Advocacy 101: How to Build Relationships & Get Results

Effective advocacy is a year-round activity, and the key is building strong relationships with your legislators. There are many ways to go about building that relationship, and different actions you can take throughout the year, whether the legislature is in session or it’s summer break. Your goal is to be your legislator’s go-to resource on education issues. Advocacy is, above all, about building relationships. 

How to Start a Relationship with a Legislator

The Legislature is only in session for 3-4 months out of the year, meaning your legislator has another job and interests outside of being a lawmaker. Learn their background and what motivates them, so you can connect outside of official business. As in any other relationship in your life, establishing yourself as trustworthy and reliable will go a long way when you do have a legislative ask in the future. Some tips to get you started: 

  • Send an email to introduce yourself. Use our sample email template

  • Sign up for your legislator’s newsletter.

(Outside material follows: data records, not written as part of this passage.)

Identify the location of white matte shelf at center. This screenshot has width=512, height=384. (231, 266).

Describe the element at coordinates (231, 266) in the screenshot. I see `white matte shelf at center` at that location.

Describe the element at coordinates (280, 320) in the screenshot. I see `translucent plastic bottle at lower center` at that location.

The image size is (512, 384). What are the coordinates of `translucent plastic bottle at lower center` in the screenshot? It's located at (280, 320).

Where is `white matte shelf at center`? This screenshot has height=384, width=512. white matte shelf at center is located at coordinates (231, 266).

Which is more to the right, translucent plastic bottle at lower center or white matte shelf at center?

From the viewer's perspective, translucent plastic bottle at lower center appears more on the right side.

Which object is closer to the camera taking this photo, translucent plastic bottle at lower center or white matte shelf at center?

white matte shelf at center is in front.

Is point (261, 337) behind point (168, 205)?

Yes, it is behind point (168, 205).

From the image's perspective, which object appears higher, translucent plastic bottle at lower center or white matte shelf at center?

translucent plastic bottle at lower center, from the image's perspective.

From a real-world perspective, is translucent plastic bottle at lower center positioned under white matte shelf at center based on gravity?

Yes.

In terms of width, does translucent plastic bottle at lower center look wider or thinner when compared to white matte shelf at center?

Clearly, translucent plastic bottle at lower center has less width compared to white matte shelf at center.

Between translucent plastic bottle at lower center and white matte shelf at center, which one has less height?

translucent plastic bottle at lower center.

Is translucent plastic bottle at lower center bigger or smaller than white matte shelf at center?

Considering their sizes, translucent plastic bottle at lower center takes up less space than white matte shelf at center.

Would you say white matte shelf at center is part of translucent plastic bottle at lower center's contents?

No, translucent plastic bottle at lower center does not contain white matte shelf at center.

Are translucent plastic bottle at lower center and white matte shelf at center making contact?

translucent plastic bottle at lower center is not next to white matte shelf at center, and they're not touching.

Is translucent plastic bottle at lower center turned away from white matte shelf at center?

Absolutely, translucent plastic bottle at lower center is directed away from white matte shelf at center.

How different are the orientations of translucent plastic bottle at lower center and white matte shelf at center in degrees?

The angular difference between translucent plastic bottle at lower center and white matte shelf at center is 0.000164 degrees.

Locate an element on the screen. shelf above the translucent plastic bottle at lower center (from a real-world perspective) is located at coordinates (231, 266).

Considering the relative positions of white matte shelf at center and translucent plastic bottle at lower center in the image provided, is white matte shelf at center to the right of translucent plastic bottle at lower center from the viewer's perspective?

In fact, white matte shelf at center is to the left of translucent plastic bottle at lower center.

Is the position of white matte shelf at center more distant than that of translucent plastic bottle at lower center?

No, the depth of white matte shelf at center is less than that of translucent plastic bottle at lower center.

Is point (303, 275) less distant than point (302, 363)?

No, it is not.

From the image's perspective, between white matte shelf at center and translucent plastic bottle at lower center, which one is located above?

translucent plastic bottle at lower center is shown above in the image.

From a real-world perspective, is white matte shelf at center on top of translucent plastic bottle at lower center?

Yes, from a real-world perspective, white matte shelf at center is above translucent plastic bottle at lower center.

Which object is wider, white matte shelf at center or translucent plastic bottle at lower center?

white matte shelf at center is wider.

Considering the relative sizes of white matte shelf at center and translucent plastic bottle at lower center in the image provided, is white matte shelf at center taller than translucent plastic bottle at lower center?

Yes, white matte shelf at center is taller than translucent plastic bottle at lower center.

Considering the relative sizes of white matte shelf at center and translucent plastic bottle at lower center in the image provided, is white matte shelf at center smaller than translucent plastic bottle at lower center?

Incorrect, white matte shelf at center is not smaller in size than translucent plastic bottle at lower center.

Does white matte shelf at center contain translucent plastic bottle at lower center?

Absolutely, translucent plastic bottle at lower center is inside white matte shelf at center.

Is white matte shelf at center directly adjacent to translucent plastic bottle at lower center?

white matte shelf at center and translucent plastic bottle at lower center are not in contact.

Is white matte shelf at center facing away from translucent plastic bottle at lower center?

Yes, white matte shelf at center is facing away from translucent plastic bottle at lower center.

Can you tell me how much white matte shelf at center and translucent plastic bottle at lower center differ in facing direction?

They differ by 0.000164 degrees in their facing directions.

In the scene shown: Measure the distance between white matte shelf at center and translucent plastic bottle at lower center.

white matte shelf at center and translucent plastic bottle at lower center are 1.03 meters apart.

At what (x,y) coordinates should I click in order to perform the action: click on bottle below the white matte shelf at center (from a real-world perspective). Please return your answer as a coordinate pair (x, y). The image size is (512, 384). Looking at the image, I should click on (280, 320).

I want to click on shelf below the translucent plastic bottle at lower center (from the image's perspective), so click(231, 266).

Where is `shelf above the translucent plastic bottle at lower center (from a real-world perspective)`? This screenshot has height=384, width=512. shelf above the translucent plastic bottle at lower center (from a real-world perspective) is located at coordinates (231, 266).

These newsletters are a great source for issues important to your legislator and where they will be hosting local forums and events.

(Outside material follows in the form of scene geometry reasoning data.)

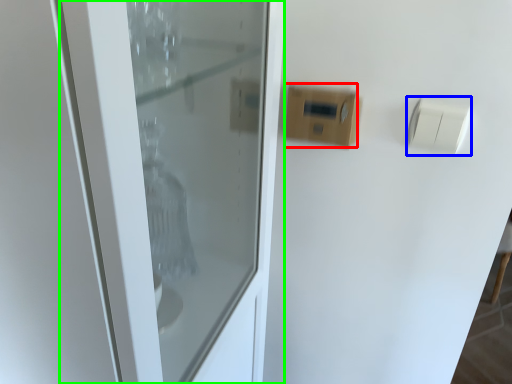 Question: Estimate the real-world distances between objects in this image. Which object is farther from light switch (highlighted by a red box), light switch (highlighted by a blue box) or door (highlighted by a green box)?

Choices:
 (A) light switch
 (B) door

Answer: (B) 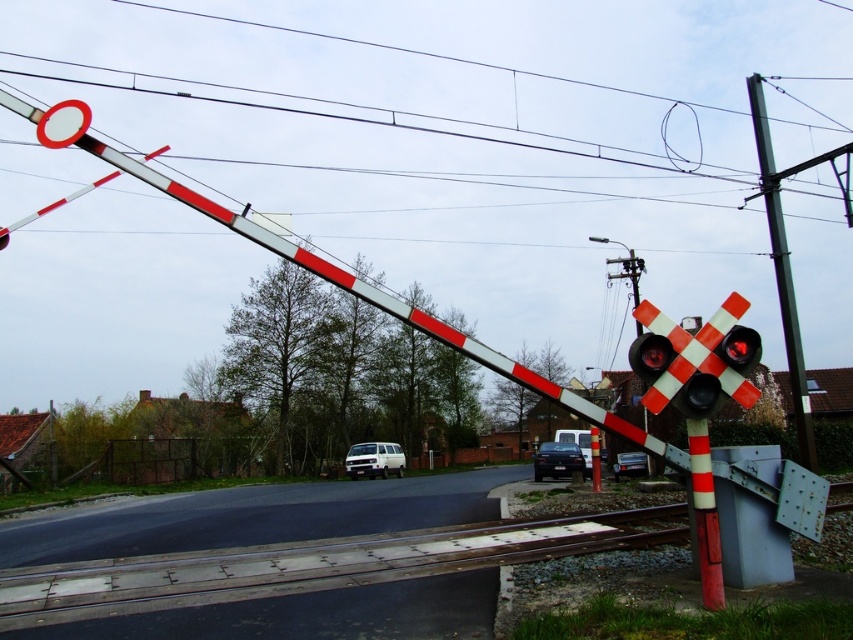 Question: Which of the following is the closest to the observer?

Choices:
 (A) metallic black car at center
 (B) white painted metal power line at upper center

Answer: (A)

Question: Can you confirm if smooth metal train track at center is positioned above white matte van at center?

Choices:
 (A) yes
 (B) no

Answer: (A)

Question: Which of these objects is positioned farthest from the metallic black car at center?

Choices:
 (A) red and white striped traffic light at center
 (B) smooth metal train track at center
 (C) white matte van at center

Answer: (A)

Question: Where is white glossy circle at upper left located in relation to white matte van at center in the image?

Choices:
 (A) above
 (B) below

Answer: (A)

Question: Is smooth metal train track at center above white painted metal power line at upper center?

Choices:
 (A) yes
 (B) no

Answer: (B)

Question: Among these points, which one is farthest from the camera?

Choices:
 (A) (44, 120)
 (B) (532, 474)
 (C) (596, 477)

Answer: (B)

  • Attend a legislator’s local forum. 

  • If your legislator has social media, follow their accounts.
     

How to Plan & Execute an Effective Legislator Meeting


  • Know the purpose and goal of your meeting. For example: to discuss a specific piece of legislation, show them a building or program in your district, or learn more about their goals with respect to public education.
  • Know who will be attending the meeting. Will you be alone or bringing other board members, your superintendent, or students? Legislators like to know who will be there, so they can prepare.
  • Have a date, time and location prepared. Your legislator might suggest something different, but it’s important to give them a timeframe so they can easily schedule a meeting.
  • Make your arguments respectfully.
  • Allow your legislator time to speak and listen to their opinions.
  • Ask if they need any additional information from you.
  • Send a thank you email or text.
  • Let them know you are available if they have questions on anything happening in your district or need information on how legislation would affect your district.
  • If they met with students, have those students write a thank you note.
 

Advocacy Tips


The legislative session is busy and full of different groups vying for your legislator’s attention. It’s important to be concise and knowledgeable when meeting during the session.
 
  • Know the issue. That means knowing the bill number and the impact on your school district.
  • Be mindful of your legislator’s time. Go into a meeting with a plan and remain respectful of their opinion, even if it doesn’t match yours.
  • Be timely in your advocacy. When you hear about a bill or an issue, be sure to connect with your legislator as soon as possible, even if that’s a text or email. They need to hear your expertise before they decide their vote.
Advocacy doesn’t stop just because the legislature isn’t meeting in Des Moines. The interim is a perfect time to continue building a relationship with your legislator when they aren’t as busy and have more time to devote to learning about the issues impacting your school district and students.
 
  • In an election year, get to know the candidates running in your area. If you really like a candidate, volunteer for their campaign.
  • Thank them for any votes or stances they took the previous session that were beneficial to your district.
  • Ask them what the major education issues will be for the next session and offer to provide them any information they might need to be better informed on the issue. Legislators tend to like specific examples, numbers, and anecdotes they can share.
 

How to Make an Impact

Friend of Iowa Public Education Certificate

Present your legislator with a Friend of Iowa Public Education certificate. This can show your board’s appreciation for your legislator’s votes, stances or work on an issue that made a difference in your district. It provides an opportunity to publicly thank your legislator. 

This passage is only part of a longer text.